Failure to Conduct Regular Bed Inspections for Entrapment Risks
Summary
The facility failed to conduct regular bed inspections as part of a maintenance program to identify potential entrapment risks for three residents. The FDA Hospital Bed System Dimensional and Assessment Guidance to Reduce Entrapment outlines seven zones where entrapment can occur, and the facility's policy requires regular inspections to prevent such risks. However, the facility did not adhere to these guidelines, leading to potential safety hazards for the residents. For Resident 339, the facility did not perform the necessary measurements for entrapment zones, despite the resident being at high risk for entrapment due to the use of bilateral grab bars.

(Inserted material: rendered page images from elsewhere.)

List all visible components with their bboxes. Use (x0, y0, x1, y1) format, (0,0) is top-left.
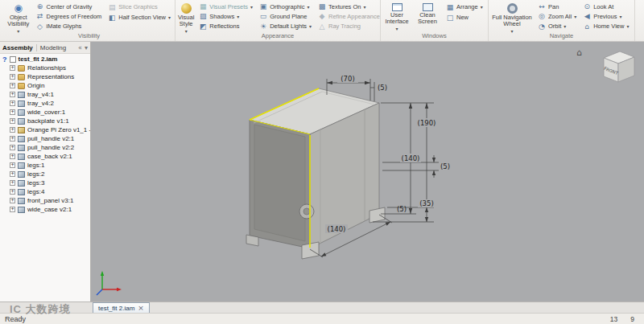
expand-icon[interactable]: + (10, 65, 15, 71)
orthographic-button[interactable]: ▣ Orthographic ▾ (258, 2, 313, 11)
tree-item-wide-cover-1[interactable]: + wide_cover:1 (0, 108, 90, 117)
tab-modeling[interactable]: Modeling (40, 44, 66, 51)
previous-icon: ◀ (583, 12, 591, 20)
object-visibility-button[interactable]: ◉ Object Visibility ▾ (6, 2, 31, 31)
tree-item-pull-handle-v2-2[interactable]: + pull_handle v2:2 (0, 143, 90, 152)
tree-item-tray-v4-2[interactable]: + tray_v4:2 (0, 99, 90, 108)
default-lights-icon: ☀ (259, 23, 267, 31)
ribbon-group-label-windows[interactable]: Windows (383, 31, 485, 41)
status-count-occurrences: 13 (610, 315, 617, 323)
degrees-of-freedom-label: Degrees of Freedom (47, 13, 102, 20)
degrees-of-freedom-button[interactable]: ⇄ Degrees of Freedom (35, 11, 104, 21)
expand-icon[interactable]: + (10, 136, 15, 141)
tree-item-backplate-v1-1[interactable]: + backplate v1:1 (0, 117, 90, 125)
tree-item-front-panel-v3-1[interactable]: + front_panel v3:1 (0, 196, 90, 205)
tree-item-legs-1[interactable]: + legs:1 (0, 161, 90, 170)
half-section-view-button[interactable]: ◧ Half Section View ▾ (106, 12, 172, 23)
viewport-3d[interactable]: (70) (5) (190) (140) (5) (35) (140) (5) … (91, 42, 644, 301)
half-section-view-label: Half Section View (118, 14, 166, 21)
status-bar: Ready 13 9 (0, 313, 644, 324)
new-window-button[interactable]: □ New (444, 12, 485, 23)
ribbon-group-label-navigate[interactable]: Navigate (491, 31, 632, 41)
pan-button[interactable]: ↔ Pan (536, 2, 578, 11)
center-of-gravity-button[interactable]: ⊕ Center of Gravity (35, 2, 104, 11)
tab-assembly[interactable]: Assembly (2, 44, 37, 51)
expand-icon[interactable]: + (10, 127, 15, 133)
textures-on-button[interactable]: ▩ Textures On ▾ (316, 2, 382, 11)
tree-item-root-document[interactable]: ? test_fit 2.iam (0, 55, 90, 64)
expand-icon[interactable]: + (10, 162, 15, 168)
viewcube[interactable]: ⌂ FRONT (576, 46, 638, 88)
ribbon-group-label-appearance[interactable]: Appearance (178, 31, 378, 41)
expand-icon[interactable]: + (10, 145, 15, 150)
chevron-down-icon: ▾ (564, 23, 566, 29)
ray-tracing-button: △ Ray Tracing (316, 22, 382, 31)
tree-item-label: legs:1 (27, 162, 44, 169)
tree-item-case-back-v2-1[interactable]: + case_back v2:1 (0, 152, 90, 161)
tree-item-legs-4[interactable]: + legs:4 (0, 187, 90, 196)
orthographic-label: Orthographic (270, 3, 304, 10)
expand-icon[interactable]: + (10, 189, 15, 195)
tree-item-legs-3[interactable]: + legs:3 (0, 178, 90, 187)
tree-item-orange-pi-zero[interactable]: + Orange Pi Zero v1_1 - Ensambl (0, 125, 90, 134)
tree-item-legs-2[interactable]: + legs:2 (0, 170, 90, 178)
viewcube-cube[interactable]: FRONT (591, 46, 638, 86)
zoom-all-label: Zoom All (548, 13, 572, 20)
home-view-button[interactable]: ⌂ Home View ▾ (581, 22, 630, 31)
expand-icon[interactable]: + (10, 92, 15, 97)
shadows-button[interactable]: ▨ Shadows ▾ (197, 11, 254, 21)
chevron-down-icon: ▾ (309, 23, 312, 29)
part-icon (18, 207, 25, 213)
ribbon-group-windows: User Interface ▾ Clean Screen ▦ Arrange … (381, 0, 489, 41)
ribbon-group-label-visibility[interactable]: Visibility (6, 31, 172, 41)
tree-item-pull-handle-v2-1[interactable]: + pull_handle v2:1 (0, 134, 90, 143)
tree-item-label: pull_handle v2:2 (27, 144, 74, 151)
tree-item-origin[interactable]: + Origin (0, 81, 90, 90)
reflections-button[interactable]: ◩ Reflections (197, 22, 254, 31)
expand-icon[interactable]: + (10, 118, 15, 124)
zoom-all-button[interactable]: ◎ Zoom All ▾ (536, 11, 578, 21)
tree-item-relationships[interactable]: + Relationships (0, 64, 90, 72)
tree-item-tray-v4-1[interactable]: + tray_v4:1 (0, 90, 90, 99)
expand-icon[interactable]: + (10, 180, 15, 186)
chevron-down-icon: ▾ (250, 4, 253, 10)
object-visibility-label: Object Visibility (6, 14, 31, 27)
look-at-button[interactable]: ⊙ Look At (581, 2, 630, 11)
browser-tree: ? test_fit 2.iam + Relationships + Repre… (0, 54, 90, 301)
previous-view-button[interactable]: ◀ Previous ▾ (581, 11, 630, 21)
expand-icon[interactable]: + (10, 154, 15, 159)
expand-icon[interactable]: + (10, 198, 15, 203)
tree-item-label: legs:3 (27, 179, 44, 187)
expand-icon[interactable]: + (10, 207, 15, 212)
imate-glyphs-button[interactable]: ◇ iMate Glyphs (35, 22, 104, 31)
dimension-label: (190) (418, 119, 436, 127)
tree-item-label: wide_case v2:1 (27, 206, 72, 213)
part-icon (18, 100, 25, 107)
tree-item-wide-case-v2-1[interactable]: + wide_case v2:1 (0, 205, 90, 214)
tree-item-representations[interactable]: + Representations (0, 72, 90, 81)
panel-menu-icon[interactable]: ▾ (85, 44, 88, 51)
home-icon: ⌂ (583, 23, 591, 31)
refine-appearance-icon: ◆ (318, 12, 326, 20)
user-interface-button[interactable]: User Interface ▾ (383, 2, 411, 31)
clean-screen-button[interactable]: Clean Screen (414, 2, 441, 31)
default-lights-button[interactable]: ☀ Default Lights ▾ (258, 22, 313, 31)
arrange-button[interactable]: ▦ Arrange ▾ (444, 2, 485, 12)
visual-style-button[interactable]: Visual Style ▾ (178, 2, 194, 31)
expand-icon[interactable]: + (10, 83, 15, 88)
expand-icon[interactable]: + (10, 100, 15, 106)
expand-icon[interactable]: + (10, 74, 15, 80)
expand-icon[interactable]: + (10, 109, 15, 115)
expand-icon[interactable]: + (10, 171, 15, 177)
document-tab[interactable]: test_fit 2.iam × (93, 302, 150, 313)
panel-collapse-icon[interactable]: « (78, 44, 82, 51)
close-icon[interactable]: × (138, 304, 144, 312)
reflections-icon: ◩ (199, 23, 207, 31)
scene-svg: (70) (5) (190) (140) (5) (35) (140) (5) (91, 42, 643, 301)
viewcube-home-icon[interactable]: ⌂ (576, 47, 582, 58)
user-interface-label: User Interface (383, 12, 411, 25)
orbit-button[interactable]: ◔ Orbit ▾ (536, 22, 578, 31)
pan-icon: ↔ (538, 2, 546, 10)
full-navigation-wheel-button[interactable]: Full Navigation Wheel ▾ (491, 2, 533, 31)
ground-plane-button[interactable]: ▭ Ground Plane (258, 11, 313, 21)
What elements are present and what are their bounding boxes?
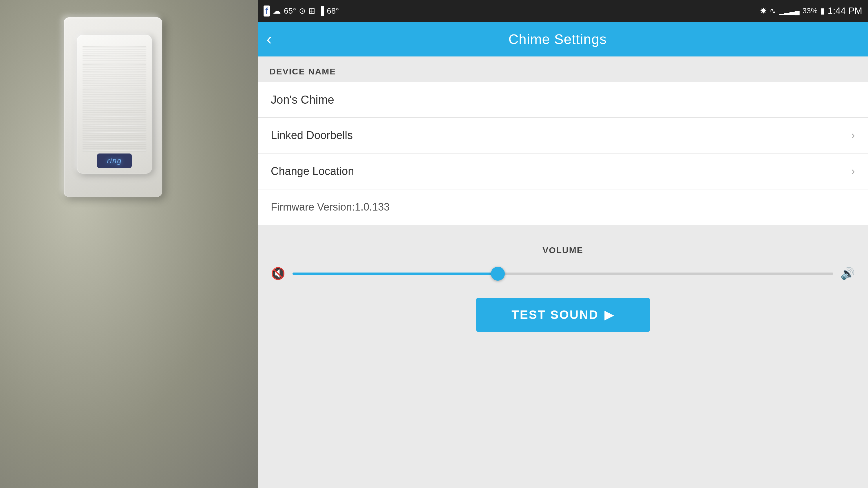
grille-line (83, 139, 146, 139)
page-title: Chime Settings (277, 31, 838, 47)
grille-line (83, 51, 146, 51)
grille-line (83, 125, 146, 126)
grille-line (83, 103, 146, 103)
grille-line (83, 128, 146, 128)
grille-line (83, 146, 146, 146)
grille-line (83, 60, 146, 60)
battery-icon: ▮ (820, 6, 825, 16)
facebook-icon: f (264, 5, 270, 17)
signal-bars-icon: ▁▂▃▄ (779, 7, 800, 15)
test-sound-wrapper: TEST SOUND ▶ (271, 298, 855, 332)
clock-display: 1:44 PM (828, 5, 862, 16)
grille-line (83, 116, 146, 117)
grille-line (83, 58, 146, 58)
grille-line (83, 85, 146, 85)
loud-icon: 🔊 (840, 267, 855, 280)
grille-line (83, 141, 146, 142)
volume-section: VOLUME 🔇 🔊 TEST SOUND ▶ (258, 234, 868, 346)
back-button[interactable]: ‹ (267, 31, 272, 47)
device-name-section-label: DEVICE NAME (258, 57, 868, 82)
grille-line (83, 121, 146, 121)
grille-line (83, 100, 146, 101)
chart-icon: ▐ (318, 6, 324, 16)
grille-line (83, 132, 146, 133)
grille-line (83, 75, 146, 76)
grille-line (83, 71, 146, 71)
weather-icon: ☁ (273, 6, 281, 16)
grille-line (83, 108, 146, 108)
grille-line (83, 55, 146, 56)
firmware-version-text: Firmware Version:1.0.133 (271, 201, 390, 213)
grille-line (83, 73, 146, 74)
volume-slider-fill (292, 273, 498, 275)
grille-line (83, 110, 146, 110)
grille-line (83, 53, 146, 53)
grille-line (83, 87, 146, 88)
linked-doorbells-chevron-icon: › (851, 129, 855, 142)
grille-line (83, 89, 146, 90)
chime-grilles (83, 46, 146, 151)
grille-line (83, 148, 146, 148)
gallery-icon: ⊞ (308, 6, 315, 16)
grille-line (83, 46, 146, 47)
device-name-value: Jon's Chime (271, 93, 334, 106)
content-area: DEVICE NAME Jon's Chime Linked Doorbells… (258, 57, 868, 488)
grille-line (83, 119, 146, 119)
grille-line (83, 94, 146, 94)
grille-line (83, 80, 146, 81)
temperature-display: 65° (284, 6, 296, 16)
grille-line (83, 49, 146, 49)
settings-card: Jon's Chime Linked Doorbells › Change Lo… (258, 82, 868, 225)
change-location-chevron-icon: › (851, 165, 855, 178)
status-icons-left: f ☁ 65° ⊙ ⊞ ▐ 68° (264, 5, 339, 17)
temperature2-display: 68° (327, 6, 339, 16)
firmware-item: Firmware Version:1.0.133 (258, 189, 868, 225)
divider (258, 225, 868, 234)
volume-section-label: VOLUME (271, 245, 855, 255)
status-icons-right: ✸ ∿ ▁▂▃▄ 33% ▮ 1:44 PM (760, 5, 862, 16)
grille-line (83, 96, 146, 96)
ring-logo: ring (107, 156, 122, 165)
wifi-icon: ⊙ (299, 6, 306, 16)
grille-line (83, 98, 146, 99)
phone-panel: f ☁ 65° ⊙ ⊞ ▐ 68° ✸ ∿ ▁▂▃▄ 33% ▮ 1:44 PM… (258, 0, 868, 488)
test-sound-button[interactable]: TEST SOUND ▶ (476, 298, 650, 332)
grille-line (83, 130, 146, 130)
grille-line (83, 67, 146, 67)
mute-icon: 🔇 (271, 267, 285, 280)
grille-line (83, 62, 146, 63)
battery-percent: 33% (803, 6, 817, 16)
photo-panel: ring (0, 0, 258, 488)
chime-device: ring (77, 35, 152, 174)
linked-doorbells-label: Linked Doorbells (271, 129, 851, 142)
grille-line (83, 144, 146, 144)
grille-line (83, 150, 146, 151)
grille-line (83, 83, 146, 83)
status-bar: f ☁ 65° ⊙ ⊞ ▐ 68° ✸ ∿ ▁▂▃▄ 33% ▮ 1:44 PM (258, 0, 868, 22)
volume-slider-track[interactable] (292, 273, 833, 275)
change-location-item[interactable]: Change Location › (258, 153, 868, 189)
grille-line (83, 112, 146, 112)
change-location-label: Change Location (271, 165, 851, 178)
wifi-signal-icon: ∿ (770, 6, 776, 16)
grille-line (83, 105, 146, 105)
app-header: ‹ Chime Settings (258, 22, 868, 57)
grille-line (83, 78, 146, 78)
bluetooth-icon: ✸ (760, 6, 767, 16)
linked-doorbells-item[interactable]: Linked Doorbells › (258, 118, 868, 153)
play-icon: ▶ (604, 308, 614, 322)
volume-control[interactable]: 🔇 🔊 (271, 267, 855, 280)
ring-logo-area: ring (97, 153, 132, 168)
volume-slider-thumb[interactable] (491, 267, 505, 281)
grille-line (83, 123, 146, 124)
device-name-item[interactable]: Jon's Chime (258, 82, 868, 118)
test-sound-label: TEST SOUND (512, 308, 599, 322)
grille-line (83, 64, 146, 65)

The maintenance supervisor was unaware of the entrapment assessment requirements and did not conduct individual bed inspections or measurements, relying instead on standard equipment dimensions. This oversight was confirmed during interviews with facility staff, who acknowledged the lack of proper documentation and assessment. Resident 51's bed rails were found to be loose and unstable, posing a risk of entrapment. The maintenance supervisor did not receive reports of the issue and did not perform individualized measurements for the resident's bed. Similarly, Resident 29 used grab bars without an entrapment assessment being conducted, as confirmed by the Director of Nursing and RN 1. These deficiencies highlight the facility's failure to ensure bed safety and compliance with established guidelines.